My initial thought is to wonder if we can create morphisms in $\mathsf{Grp}$ that correspond to elements. For example, one can do this sort of thing in the category of sets by considering different morphisms from a singleton set to a set of interest. However, morphisms from the single-element group do not perform this "element identifying" function in $\mathsf{Grp}$, as every morphism from the single-element group must be the morphism sending the identity element to the identity element. I don't think we can specify individual elements in terms of morphisms in $\mathsf{Grp}$ . However, I believe we can specify individual subgroups of $G$ in terms of morphisms in $\mathsf{Grp}$ - each subgroup corresponds to a monomorphism into $G$. If we can specify subgroups using morphisms in $\mathsf{Grp}$, this makes me wonder if the statement about cancellation we are trying to "translate" needs to first be translated into some statements on subgroups. However, the statement about cancellation doesn't really seem to be about subgroups in any way that is obvious to me. So, I guess I got stuck at this point.

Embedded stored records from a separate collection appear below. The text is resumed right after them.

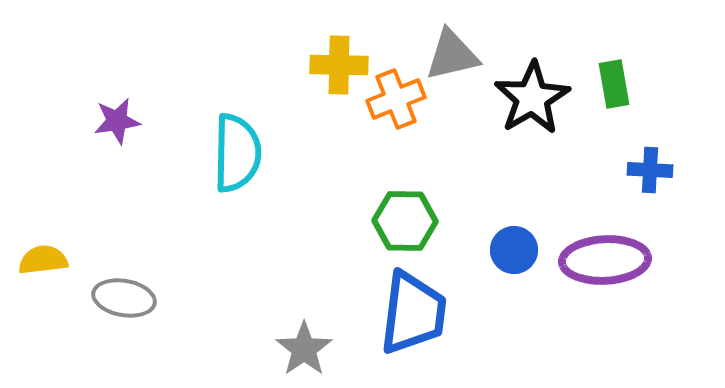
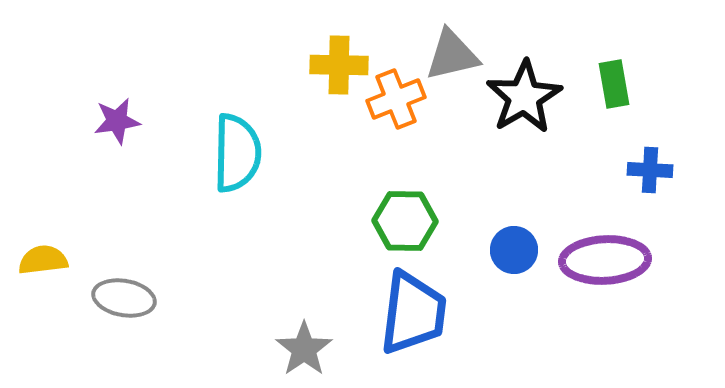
black star: moved 8 px left, 1 px up
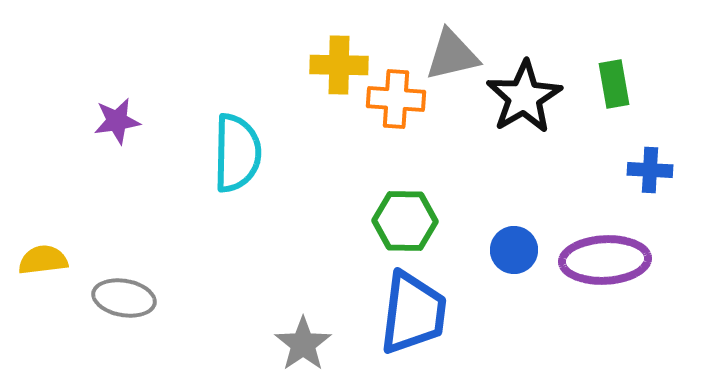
orange cross: rotated 26 degrees clockwise
gray star: moved 1 px left, 5 px up
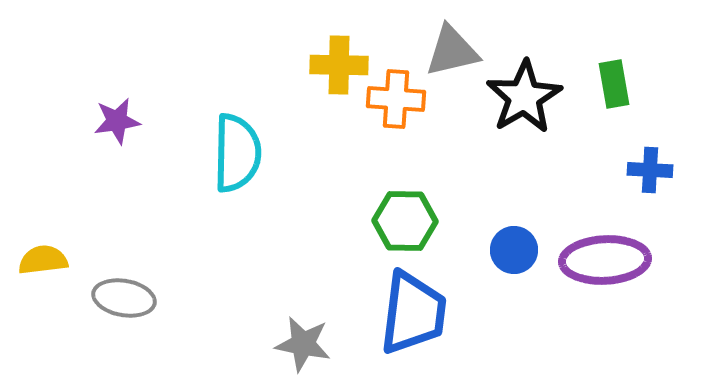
gray triangle: moved 4 px up
gray star: rotated 26 degrees counterclockwise
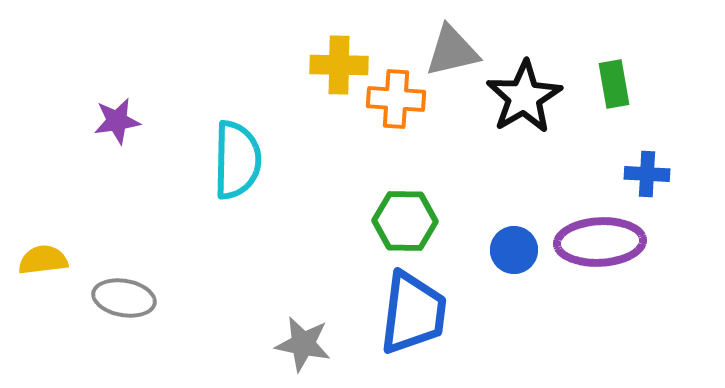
cyan semicircle: moved 7 px down
blue cross: moved 3 px left, 4 px down
purple ellipse: moved 5 px left, 18 px up
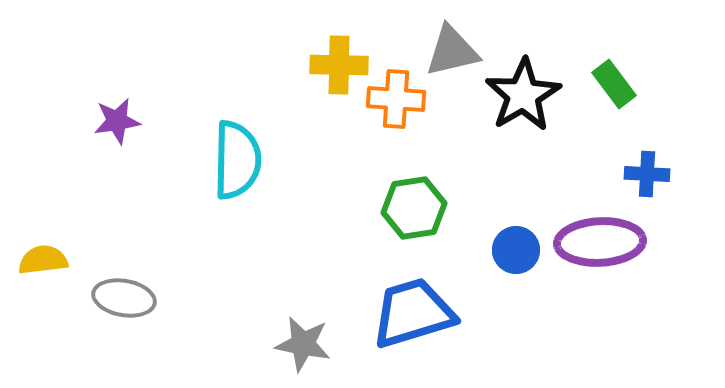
green rectangle: rotated 27 degrees counterclockwise
black star: moved 1 px left, 2 px up
green hexagon: moved 9 px right, 13 px up; rotated 10 degrees counterclockwise
blue circle: moved 2 px right
blue trapezoid: rotated 114 degrees counterclockwise
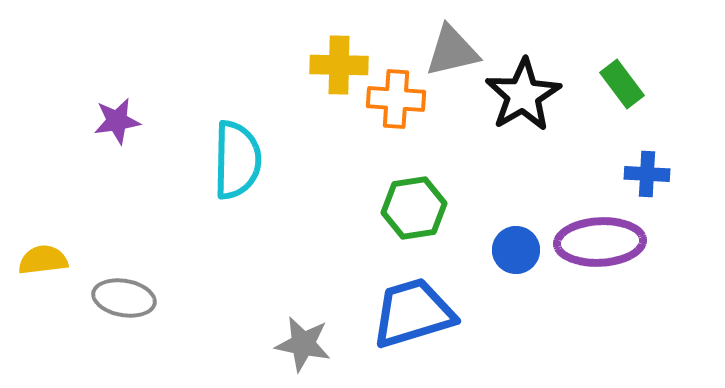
green rectangle: moved 8 px right
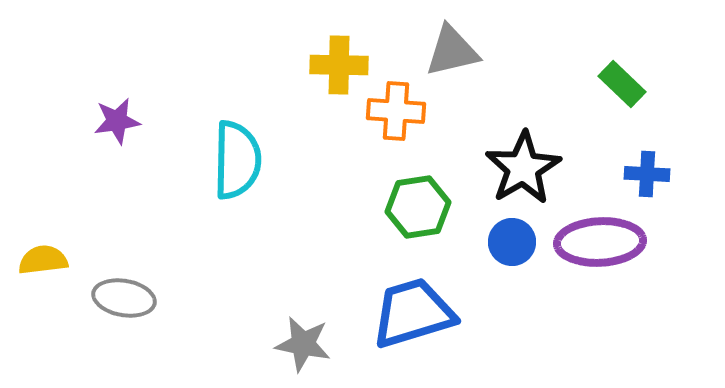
green rectangle: rotated 9 degrees counterclockwise
black star: moved 73 px down
orange cross: moved 12 px down
green hexagon: moved 4 px right, 1 px up
blue circle: moved 4 px left, 8 px up
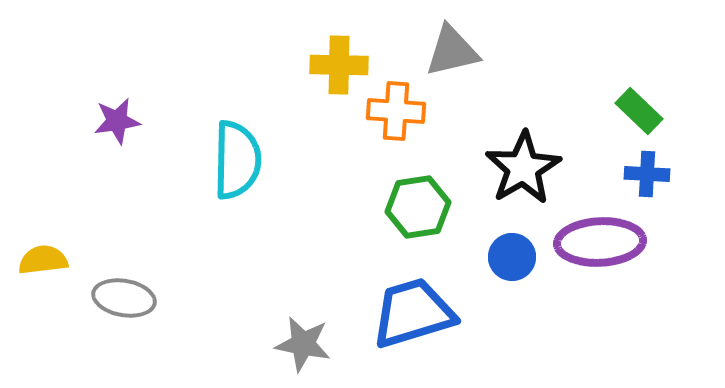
green rectangle: moved 17 px right, 27 px down
blue circle: moved 15 px down
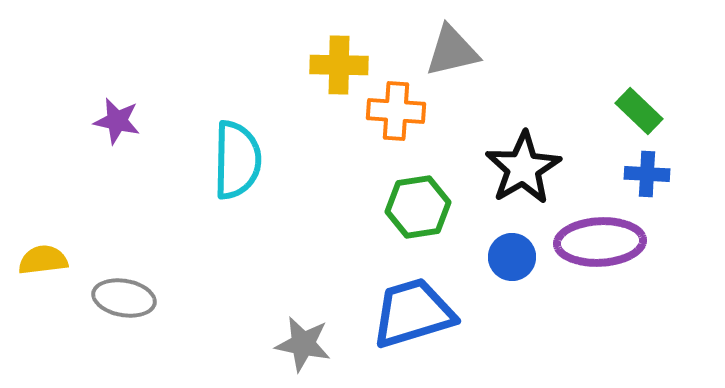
purple star: rotated 21 degrees clockwise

Perhaps a simpler place to start is to consider if we can figure out how many elements a group $G$ has by considering morphisms to and from groups. This is possible at least in one case: if we know there is exactly one morphism from some group $G$ to every other group, then we know that this group must have a single element. Maybe this means that the right perspective here is to study groups in terms of the universal properties they satisfy?

In summary - I am wondering how much we can say about a group by studying morphisms to and from it in $\mathsf{Grp}$, and how we can use this to "translate" statements about elements of $G$ to statements about morphisms in $\mathsf{Grp}$.

Zhen Lin Low (Dec 03 2021 at 03:12):

The forgetful functor from the category of groups to the category of sets is representable. That means there is a certain group, call it $\mathbb{Z}$ (hint!), such that group homomorphisms $\mathbb{Z} \to G$ are in natural bijection with elements of $G$. Therefore, by brute force if necessary, you can translate any statement involving elements of a group into a statement about certain group homomorphisms.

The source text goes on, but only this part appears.